Microsoft has made a lot of huge steps by partnering with big sites, such as the Home Shopping Network and Major League Baseball, to offer Silverlight apps that are pretty slick. I was initially skeptical about the success of Silverlight, but I’m starting to come around having played with a few amazing demos over the past few months. One of the most recent that comes to mind is Microsoft’s Tafiti search engine, which undoubtedly looks pretty but can be a bit slow.
Work has also begun on Silverlight 1.1 which is expected to be released later next year, but an early Alpha version is already available. One of the coolest demos that I’ve seen for Silverlight 1.1 is the airline “calculator” pictured above. All you have to do is click and drag from one point to another, select the date you want to travel, and it will show you a listing of the possible flights. It may not sound all that cool, but I could see this type of thing changing the way we search for airline tickets.
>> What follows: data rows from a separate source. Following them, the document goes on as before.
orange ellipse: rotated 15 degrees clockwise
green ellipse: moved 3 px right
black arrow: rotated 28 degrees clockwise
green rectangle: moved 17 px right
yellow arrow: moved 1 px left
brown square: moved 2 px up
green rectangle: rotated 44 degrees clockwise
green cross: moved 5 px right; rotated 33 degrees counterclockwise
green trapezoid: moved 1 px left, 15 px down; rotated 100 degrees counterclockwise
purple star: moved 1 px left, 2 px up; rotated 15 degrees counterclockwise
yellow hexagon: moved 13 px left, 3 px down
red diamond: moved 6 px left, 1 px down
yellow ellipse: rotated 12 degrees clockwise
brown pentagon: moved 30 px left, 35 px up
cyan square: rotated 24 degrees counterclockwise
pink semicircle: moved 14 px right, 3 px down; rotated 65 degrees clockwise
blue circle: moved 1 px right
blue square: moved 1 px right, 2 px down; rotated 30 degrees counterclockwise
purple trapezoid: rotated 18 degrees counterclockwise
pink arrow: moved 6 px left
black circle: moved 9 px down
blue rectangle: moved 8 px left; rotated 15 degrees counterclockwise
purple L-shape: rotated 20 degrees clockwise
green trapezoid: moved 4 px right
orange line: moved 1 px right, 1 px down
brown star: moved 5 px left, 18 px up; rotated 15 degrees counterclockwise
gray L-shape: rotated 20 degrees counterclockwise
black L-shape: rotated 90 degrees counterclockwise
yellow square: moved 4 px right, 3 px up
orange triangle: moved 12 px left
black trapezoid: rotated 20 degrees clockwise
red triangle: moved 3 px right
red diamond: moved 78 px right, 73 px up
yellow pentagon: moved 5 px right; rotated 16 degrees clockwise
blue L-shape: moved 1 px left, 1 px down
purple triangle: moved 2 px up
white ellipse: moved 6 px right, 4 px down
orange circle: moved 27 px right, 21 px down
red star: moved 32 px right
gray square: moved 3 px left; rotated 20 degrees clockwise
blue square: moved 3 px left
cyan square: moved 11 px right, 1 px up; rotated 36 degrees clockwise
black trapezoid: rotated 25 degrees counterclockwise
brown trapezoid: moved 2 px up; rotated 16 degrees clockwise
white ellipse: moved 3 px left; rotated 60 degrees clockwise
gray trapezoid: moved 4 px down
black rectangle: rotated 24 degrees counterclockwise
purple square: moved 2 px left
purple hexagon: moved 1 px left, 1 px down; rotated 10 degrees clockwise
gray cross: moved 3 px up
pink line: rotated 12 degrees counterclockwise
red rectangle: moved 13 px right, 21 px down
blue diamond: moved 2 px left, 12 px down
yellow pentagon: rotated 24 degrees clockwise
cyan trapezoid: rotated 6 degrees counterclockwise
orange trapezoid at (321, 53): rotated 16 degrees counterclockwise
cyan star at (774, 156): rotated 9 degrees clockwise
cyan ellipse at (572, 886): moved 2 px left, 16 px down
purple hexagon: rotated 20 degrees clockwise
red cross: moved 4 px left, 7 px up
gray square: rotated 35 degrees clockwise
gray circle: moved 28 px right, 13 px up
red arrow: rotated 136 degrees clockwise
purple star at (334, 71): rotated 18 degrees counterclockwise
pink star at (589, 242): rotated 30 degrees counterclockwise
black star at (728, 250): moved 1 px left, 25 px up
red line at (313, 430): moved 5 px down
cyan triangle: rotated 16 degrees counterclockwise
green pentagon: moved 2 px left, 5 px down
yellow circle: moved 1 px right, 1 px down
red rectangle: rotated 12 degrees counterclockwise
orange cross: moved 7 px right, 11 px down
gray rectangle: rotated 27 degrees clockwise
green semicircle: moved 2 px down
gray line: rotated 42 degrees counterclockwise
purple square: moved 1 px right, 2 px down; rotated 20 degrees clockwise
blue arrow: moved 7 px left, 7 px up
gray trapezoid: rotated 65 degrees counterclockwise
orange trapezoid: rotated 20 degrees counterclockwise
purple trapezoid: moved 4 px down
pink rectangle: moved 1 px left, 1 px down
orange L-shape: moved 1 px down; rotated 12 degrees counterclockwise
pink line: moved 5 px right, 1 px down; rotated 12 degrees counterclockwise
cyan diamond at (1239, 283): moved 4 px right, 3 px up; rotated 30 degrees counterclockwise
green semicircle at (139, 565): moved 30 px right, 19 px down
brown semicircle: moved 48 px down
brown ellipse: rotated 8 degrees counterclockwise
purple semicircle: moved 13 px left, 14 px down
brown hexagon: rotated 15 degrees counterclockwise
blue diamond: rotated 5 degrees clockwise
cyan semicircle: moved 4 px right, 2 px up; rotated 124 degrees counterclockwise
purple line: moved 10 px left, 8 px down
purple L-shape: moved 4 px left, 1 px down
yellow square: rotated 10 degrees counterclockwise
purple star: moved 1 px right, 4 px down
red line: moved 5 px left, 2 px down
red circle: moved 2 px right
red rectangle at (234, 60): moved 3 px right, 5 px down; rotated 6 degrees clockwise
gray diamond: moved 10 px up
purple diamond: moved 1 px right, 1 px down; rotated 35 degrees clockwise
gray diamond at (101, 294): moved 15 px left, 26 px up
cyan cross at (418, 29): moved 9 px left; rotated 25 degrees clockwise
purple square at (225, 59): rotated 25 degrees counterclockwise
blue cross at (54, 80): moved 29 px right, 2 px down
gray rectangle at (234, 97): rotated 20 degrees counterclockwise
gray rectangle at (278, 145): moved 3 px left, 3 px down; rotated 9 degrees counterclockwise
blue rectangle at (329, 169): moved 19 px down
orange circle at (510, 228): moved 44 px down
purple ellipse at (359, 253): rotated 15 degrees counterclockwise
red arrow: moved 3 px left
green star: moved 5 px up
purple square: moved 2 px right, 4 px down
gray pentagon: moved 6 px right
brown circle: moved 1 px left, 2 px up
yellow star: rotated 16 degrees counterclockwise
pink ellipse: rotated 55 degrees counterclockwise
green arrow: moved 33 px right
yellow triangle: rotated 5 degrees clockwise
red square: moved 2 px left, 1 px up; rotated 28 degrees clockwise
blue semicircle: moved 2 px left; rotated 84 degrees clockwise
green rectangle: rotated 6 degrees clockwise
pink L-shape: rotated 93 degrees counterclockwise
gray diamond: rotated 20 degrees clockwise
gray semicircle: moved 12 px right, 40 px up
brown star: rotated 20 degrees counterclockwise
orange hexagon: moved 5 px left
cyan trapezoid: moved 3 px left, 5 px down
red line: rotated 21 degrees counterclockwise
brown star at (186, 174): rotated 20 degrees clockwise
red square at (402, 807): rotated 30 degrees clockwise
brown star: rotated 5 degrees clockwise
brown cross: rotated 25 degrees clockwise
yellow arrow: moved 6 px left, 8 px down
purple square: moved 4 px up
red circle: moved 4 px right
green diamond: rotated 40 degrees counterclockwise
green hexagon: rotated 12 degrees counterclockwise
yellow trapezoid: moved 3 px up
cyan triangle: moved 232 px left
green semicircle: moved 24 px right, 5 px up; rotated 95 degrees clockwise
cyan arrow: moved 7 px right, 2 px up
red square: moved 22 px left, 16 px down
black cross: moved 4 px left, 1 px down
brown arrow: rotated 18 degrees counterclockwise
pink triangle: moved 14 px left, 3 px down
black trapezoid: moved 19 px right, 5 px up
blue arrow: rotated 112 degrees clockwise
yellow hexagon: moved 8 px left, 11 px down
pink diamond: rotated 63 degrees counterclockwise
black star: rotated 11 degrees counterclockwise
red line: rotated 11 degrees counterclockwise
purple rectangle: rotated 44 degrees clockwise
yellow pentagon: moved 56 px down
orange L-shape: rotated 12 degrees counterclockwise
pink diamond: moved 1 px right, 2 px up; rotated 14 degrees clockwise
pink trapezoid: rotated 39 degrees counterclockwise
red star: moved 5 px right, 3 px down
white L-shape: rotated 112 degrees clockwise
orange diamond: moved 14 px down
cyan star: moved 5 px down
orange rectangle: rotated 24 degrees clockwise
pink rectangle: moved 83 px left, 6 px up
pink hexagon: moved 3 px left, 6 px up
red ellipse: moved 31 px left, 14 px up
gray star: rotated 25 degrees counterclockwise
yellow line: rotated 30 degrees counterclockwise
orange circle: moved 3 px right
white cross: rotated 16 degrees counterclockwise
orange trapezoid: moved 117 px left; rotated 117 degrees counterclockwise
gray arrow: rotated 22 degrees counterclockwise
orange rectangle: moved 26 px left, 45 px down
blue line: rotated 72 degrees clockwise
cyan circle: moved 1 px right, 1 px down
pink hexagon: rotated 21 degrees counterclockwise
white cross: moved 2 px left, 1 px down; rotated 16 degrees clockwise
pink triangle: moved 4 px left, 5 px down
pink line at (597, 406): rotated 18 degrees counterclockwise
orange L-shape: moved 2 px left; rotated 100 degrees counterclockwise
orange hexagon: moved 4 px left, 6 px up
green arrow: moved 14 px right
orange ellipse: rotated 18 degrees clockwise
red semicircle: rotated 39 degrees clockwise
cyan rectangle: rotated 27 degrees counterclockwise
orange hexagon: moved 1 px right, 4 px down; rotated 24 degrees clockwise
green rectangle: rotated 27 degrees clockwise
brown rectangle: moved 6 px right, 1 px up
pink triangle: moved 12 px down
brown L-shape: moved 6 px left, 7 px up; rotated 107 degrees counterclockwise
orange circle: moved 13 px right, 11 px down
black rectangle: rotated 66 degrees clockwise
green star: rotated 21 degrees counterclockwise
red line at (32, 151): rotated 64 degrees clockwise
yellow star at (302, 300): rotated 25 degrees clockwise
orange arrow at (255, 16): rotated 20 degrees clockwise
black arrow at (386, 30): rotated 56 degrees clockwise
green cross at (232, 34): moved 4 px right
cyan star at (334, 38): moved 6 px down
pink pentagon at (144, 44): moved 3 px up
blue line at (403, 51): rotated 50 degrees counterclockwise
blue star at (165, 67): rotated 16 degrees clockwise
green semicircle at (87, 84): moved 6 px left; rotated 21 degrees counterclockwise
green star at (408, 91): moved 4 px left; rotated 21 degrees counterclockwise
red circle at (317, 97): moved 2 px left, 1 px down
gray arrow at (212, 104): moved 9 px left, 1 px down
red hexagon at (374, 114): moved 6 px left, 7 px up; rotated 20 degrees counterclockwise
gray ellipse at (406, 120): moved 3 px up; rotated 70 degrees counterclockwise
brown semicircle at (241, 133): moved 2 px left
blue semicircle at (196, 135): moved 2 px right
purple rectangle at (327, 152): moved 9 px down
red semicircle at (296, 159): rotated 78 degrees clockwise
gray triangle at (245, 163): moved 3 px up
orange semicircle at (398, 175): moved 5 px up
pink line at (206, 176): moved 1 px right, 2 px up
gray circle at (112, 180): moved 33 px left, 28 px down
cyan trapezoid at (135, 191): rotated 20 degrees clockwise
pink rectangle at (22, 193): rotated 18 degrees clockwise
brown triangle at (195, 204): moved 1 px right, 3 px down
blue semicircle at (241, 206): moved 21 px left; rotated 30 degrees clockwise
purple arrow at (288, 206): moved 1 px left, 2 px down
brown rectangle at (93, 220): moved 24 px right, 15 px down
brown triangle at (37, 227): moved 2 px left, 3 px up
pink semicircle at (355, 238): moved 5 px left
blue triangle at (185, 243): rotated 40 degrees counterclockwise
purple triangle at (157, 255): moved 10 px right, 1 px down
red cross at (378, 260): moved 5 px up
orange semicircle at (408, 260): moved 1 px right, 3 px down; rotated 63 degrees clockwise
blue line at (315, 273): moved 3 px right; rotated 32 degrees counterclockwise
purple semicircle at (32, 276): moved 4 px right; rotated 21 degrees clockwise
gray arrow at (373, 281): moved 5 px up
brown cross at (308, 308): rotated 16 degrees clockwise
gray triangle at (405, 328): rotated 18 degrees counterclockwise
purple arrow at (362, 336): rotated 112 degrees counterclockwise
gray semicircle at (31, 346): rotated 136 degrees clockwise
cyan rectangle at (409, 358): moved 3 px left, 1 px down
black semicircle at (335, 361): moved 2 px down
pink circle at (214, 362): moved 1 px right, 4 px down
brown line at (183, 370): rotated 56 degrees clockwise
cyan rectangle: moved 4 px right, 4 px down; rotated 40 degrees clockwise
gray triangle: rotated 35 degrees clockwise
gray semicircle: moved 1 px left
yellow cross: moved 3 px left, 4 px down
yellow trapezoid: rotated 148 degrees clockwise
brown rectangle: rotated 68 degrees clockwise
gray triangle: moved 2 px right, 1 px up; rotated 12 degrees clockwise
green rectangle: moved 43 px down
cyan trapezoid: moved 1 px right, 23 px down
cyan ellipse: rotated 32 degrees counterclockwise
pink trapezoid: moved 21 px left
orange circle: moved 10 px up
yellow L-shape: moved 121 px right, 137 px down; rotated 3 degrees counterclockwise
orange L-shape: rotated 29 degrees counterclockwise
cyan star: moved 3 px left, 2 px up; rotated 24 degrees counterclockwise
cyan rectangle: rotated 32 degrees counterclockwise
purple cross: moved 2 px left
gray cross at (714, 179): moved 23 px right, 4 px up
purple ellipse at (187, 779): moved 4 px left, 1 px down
I’m still hesitant to think that Silverlight can become a true competitor to Flash since that is already reported to be installed on over 99% of Internet-enabled desktops. Maybe Microsoft will try and push this out via updates, or ship it with future versions of Windows though? What do you think?
Note: There hasn’t been a timeframe announced for the Linux version of Silverlight, but they have said that it will be called Moonlight. A video demonstration of Silverlight running on Linux can be found here.